How could BP's competitors not dream of snatching such a oily prize? BP shares have plunged by more than 50 per cent since the well ruptured, giving it a market value of £57-billion $(90-billion). That's one-third of the value of Exxon Mobil and half the value of Royal Dutch Shell, the only two traded energy companies bigger than BP, measured by production and revenues.
BP would be a once-in-a-century opportunity for Exxon, Shell or any of the other aspiring global oil players, among them Russia's Gazprom and PetroChina, because its lost market value may exceed the potential liabilities related to the well disaster. In a note published this week, J.P. Morgan Cazenove analyst Fred Lucas said: "The market has lost sight of the intrinsic value that is resident in such an asset-rich company like BP. We very much doubt that keen-eyed industry players have lost sight of BP's value."

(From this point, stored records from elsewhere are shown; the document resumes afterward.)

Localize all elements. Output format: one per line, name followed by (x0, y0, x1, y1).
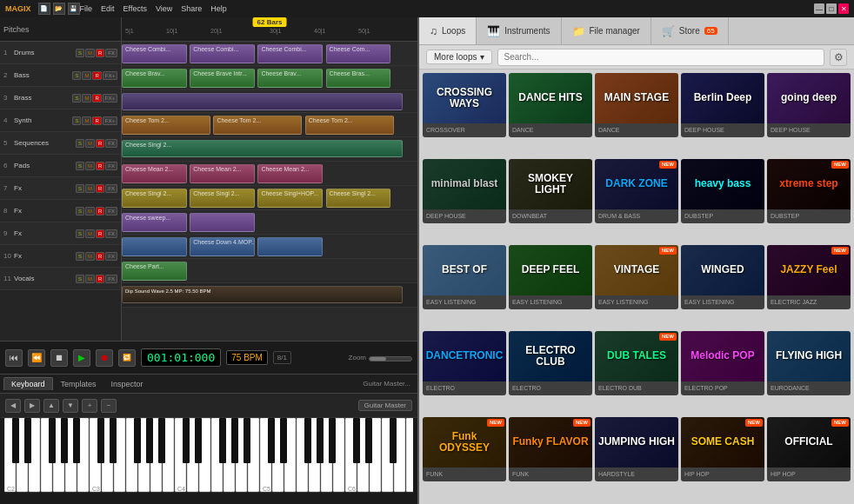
media-tab-filemanager[interactable]: 📁 File manager (562, 17, 651, 44)
mute-btn-9[interactable]: M (85, 229, 95, 238)
key-fs4[interactable] (219, 418, 226, 463)
clip-1-1[interactable]: Cheese Combi... (122, 44, 187, 63)
guitar-master-btn[interactable]: Guitar Master (358, 400, 412, 411)
media-item-14[interactable]: NEW JAZZY Feel ELECTRIC JAZZ (767, 245, 851, 309)
solo-btn-8[interactable]: S (76, 207, 84, 216)
piano-keys[interactable]: C2 C3 C4 C5 C6 (0, 418, 417, 496)
key-ds2[interactable] (24, 418, 31, 463)
clip-4-3[interactable]: Cheese Tom 2... (305, 116, 394, 135)
clip-10-1[interactable]: Cheese Part... (122, 262, 187, 281)
clip-7-3[interactable]: Cheese Singl+HOP... (257, 189, 323, 208)
clip-7-4[interactable]: Cheese Singl 2... (326, 189, 391, 208)
clip-9-1[interactable] (122, 237, 187, 256)
key-gs5[interactable] (317, 418, 324, 463)
clip-8-2[interactable] (190, 213, 255, 232)
clip-4-1[interactable]: Cheese Tom 2... (122, 116, 210, 135)
piano-ctrl-4[interactable]: ▼ (63, 399, 78, 413)
mute-btn-1[interactable]: M (85, 49, 95, 57)
clip-8-1[interactable]: Cheese sweep... (122, 213, 187, 232)
piano-tab-keyboard[interactable]: Keyboard (3, 377, 53, 390)
media-item-8[interactable]: heavy bass DUBSTEP (681, 159, 764, 223)
menu-file[interactable]: File (80, 4, 93, 13)
fx-btn-1[interactable]: FX (105, 49, 117, 57)
mute-btn-4[interactable]: M (82, 116, 91, 125)
piano-tab-inspector[interactable]: Inspector (104, 378, 150, 390)
key-gs4[interactable] (231, 418, 238, 463)
key-gs3[interactable] (146, 418, 153, 463)
fx-btn-4[interactable]: FX+ (103, 116, 117, 125)
rec-btn-4[interactable]: R (92, 116, 101, 125)
settings-button[interactable]: ⚙ (830, 49, 847, 66)
rec-btn-2[interactable]: R (92, 71, 101, 80)
media-item-24[interactable]: NEW OFFICIAL HIP HOP (767, 417, 851, 481)
clip-2-1[interactable]: Cheese Brav... (122, 69, 187, 88)
media-item-5[interactable]: minimal blast DEEP HOUSE (423, 159, 506, 223)
media-tab-store[interactable]: 🛒 Store 65 (651, 17, 729, 44)
toolbar-icon-new[interactable]: 📄 (38, 3, 50, 15)
media-item-16[interactable]: ELECTRO CLUB ELECTRO (509, 331, 592, 395)
piano-ctrl-1[interactable]: ◀ (5, 399, 21, 413)
key-cs3[interactable] (97, 418, 104, 463)
key-as4[interactable] (244, 418, 250, 463)
media-item-11[interactable]: DEEP FEEL EASY LISTENING (509, 245, 592, 309)
clip-2-2[interactable]: Cheese Brave Intr... (190, 69, 255, 88)
piano-svg[interactable]: C2 C3 C4 C5 C6 (4, 418, 413, 496)
clip-1-2[interactable]: Cheese Combi... (190, 44, 255, 63)
rec-btn-5[interactable]: R (96, 139, 104, 148)
clip-2-3[interactable]: Cheese Brav... (257, 69, 323, 88)
key-ds5[interactable] (280, 418, 287, 463)
fx-btn-2[interactable]: FX+ (103, 71, 117, 80)
clip-6-3[interactable]: Cheese Mean 2... (257, 164, 323, 183)
clip-4-2[interactable]: Cheese Tom 2... (213, 116, 302, 135)
media-item-1[interactable]: DANCE HITS DANCE (509, 73, 592, 137)
solo-btn-5[interactable]: S (76, 139, 84, 148)
media-tab-instruments[interactable]: 🎹 Instruments (477, 17, 561, 44)
solo-btn-7[interactable]: S (76, 184, 84, 193)
clip-1-3[interactable]: Cheese Combi... (257, 44, 323, 63)
timeline-ruler[interactable]: 62 Bars 5|1 10|1 20|1 30|1 40|1 50|1 (122, 17, 417, 42)
rec-btn-6[interactable]: R (96, 162, 104, 170)
fx-btn-6[interactable]: FX (105, 162, 117, 170)
mute-btn-3[interactable]: M (82, 94, 91, 103)
close-button[interactable]: ✕ (838, 3, 849, 14)
rec-btn-7[interactable]: R (96, 184, 104, 193)
media-item-9[interactable]: NEW xtreme step DUBSTEP (767, 159, 851, 223)
piano-ctrl-2[interactable]: ▶ (24, 399, 40, 413)
piano-ctrl-5[interactable]: + (82, 399, 97, 413)
fx-btn-10[interactable]: FX (105, 252, 117, 261)
rec-btn-1[interactable]: R (96, 49, 104, 57)
record-button[interactable]: ⏺ (96, 349, 113, 367)
clip-1-4[interactable]: Cheese Com... (326, 44, 391, 63)
media-item-4[interactable]: going deep DEEP HOUSE (767, 73, 851, 137)
key-cs5[interactable] (268, 418, 275, 463)
fx-btn-7[interactable]: FX (105, 184, 117, 193)
clip-7-1[interactable]: Cheese Singl 2... (122, 189, 187, 208)
tracks-content[interactable]: Cheese Combi... Cheese Combi... Cheese C… (122, 42, 417, 341)
clip-7-2[interactable]: Cheese Singl 2... (190, 189, 255, 208)
solo-btn-9[interactable]: S (76, 229, 84, 238)
media-item-6[interactable]: SMOKEY LIGHT DOWNBEAT (509, 159, 592, 223)
key-as2[interactable] (73, 418, 80, 463)
clip-6-2[interactable]: Cheese Mean 2... (190, 164, 255, 183)
key-ds6[interactable] (365, 418, 372, 463)
media-item-15[interactable]: DANCETRONIC ELECTRO (423, 331, 506, 395)
key-fs3[interactable] (134, 418, 141, 463)
stop-button[interactable]: ⏹ (50, 349, 68, 367)
media-item-21[interactable]: NEW Funky FLAVOR FUNK (509, 417, 592, 481)
menu-help[interactable]: Help (210, 4, 227, 13)
rec-btn-10[interactable]: R (96, 252, 104, 261)
media-item-13[interactable]: WINGED EASY LISTENING (681, 245, 764, 309)
media-item-23[interactable]: NEW SOME CASH HIP HOP (681, 417, 764, 481)
media-item-20[interactable]: NEW Funk ODYSSEY FUNK (423, 417, 506, 481)
media-item-10[interactable]: BEST OF EASY LISTENING (423, 245, 506, 309)
solo-btn-4[interactable]: S (72, 116, 81, 125)
solo-btn-2[interactable]: S (72, 71, 81, 80)
rec-btn-3[interactable]: R (92, 94, 101, 103)
mute-btn-5[interactable]: M (85, 139, 95, 148)
clip-5-1[interactable]: Cheese Singl 2... (122, 140, 403, 157)
fx-btn-8[interactable]: FX (105, 207, 117, 216)
menu-effects[interactable]: Effects (123, 4, 147, 13)
menu-view[interactable]: View (156, 4, 172, 13)
clip-9-2[interactable]: Cheese Down 4.MOP... (190, 237, 255, 256)
key-as3[interactable] (158, 418, 165, 463)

As long as BP's Macondo well is spewing black poison through the northern Gulf, a takeover is unthinkable. But once the subsea gusher is capped - a relief well should be finished by August - BP's independence can no longer be assured. At that point, a better estimate of the liabilities could be made. BP has put $20-billion (U.S.) into an escrow account to pay for damages. Some analysts put the total potential damages figure at two or three times that amount; others much less (Mr. Lucas's estimate is $33-billion). So far, BP has spent $2.6-billion on cleanup costs and has paid out $128-million in claims.
BP will resist any takeover attempts. The company is giving every indication that it can pay for the mess and survive, perhaps thrive. It is hoarding cash. The dividend, worth about $10-billion a year, has been suspended. A similar value in asset sales has been announced and more sales are surely to come. Its tangible assets are worth $232-billion. BP remains a company with considerable financial reserves. Still, money in the pot won't necessarily refloat the sunken shares. Therein lies investment opportunity.
Who would launch a takeover attempt? Exxon and Shell are the natural candidates. Exxon has had a good reputation for safety and technical expertise since the Exxon Valdez tanker belched oil into Alaska's Prince William Sound in 1989. It also won kudos for the deft integration of Mobil a decade later. Shell makes sense if only because John Browne, the predecessor to BP boss Tony Hayward, once saw the industrial and financial logic of merging the two companies. A thwarted attempt to do so was made in 2004.
Any takeover attempt would be bitterly fought, if only for political reasons. BP is Britain's biggest company and pays local pension funds one-seventh of their dividend income. You can bet that politicians will wrap the Union Jack around BP the moment a foreign bid arrives, even though the company has just as many American as British shareholders and counts its U.S. operations as its single biggest business. There is a price, however, at which BP shareholders could not say no, no matter what the suddenly jingoistic politicians say. Ownership still comes with some rights.
As for Chinese or Russian buyers, forget it. China has had no luck buying brand-name American oil companies. Remember the national security firestorm when, in 2005, Chinese National Offshore Oil Corp. (CNOOC) tried to buy California's Unocal? Gazprom would adore owning BP, especially since BP owns half of the TNK-BP joint venture, Russia's third-biggest oil producer. Russian owners would not sit well with the Americans or the British, especially since Russia allegedly seems intent on stuffing lovely American neighbourhoods with undercover agents.
A more likely scenario than an outright purchase of BP would be the sale of its American operations, which include the vast Gulf drilling and production business. Selling the U.S. business would do more than fund BP's blowout-related cash requirements; it would rid the company of a spoiled asset. After BP's fatal Texas City oil refinery explosion in 2005, the 2006 oil leak in Alaska and the allegations that it was either sloppy or reckless in drilling the Gulf's Macondo well, BP's goodwill rating is zero. Its retail business is already suffering. So why not sell the U.S. division or spin it out?
Shale gas is another reason why BP might want to get out of Dodge in a hurry. BP has targeted U.S. shale gas as one of its main growth areas. But the gas isn't offshore; it's under farms and towns and backyards. Community goodwill, not geology, is the limiting factor. Since BP is public enemy No. 1 in the United States, its negotiations for access to the gas are bound to be fraught.
BP is unlikely to pay the ultimate price - bankruptcy - for the Macondo catastrophe. Punishment in the form of losing its U.S. business is more probable. BP's challenge, and duty to its shocked shareholders, is to avoid a distress sale.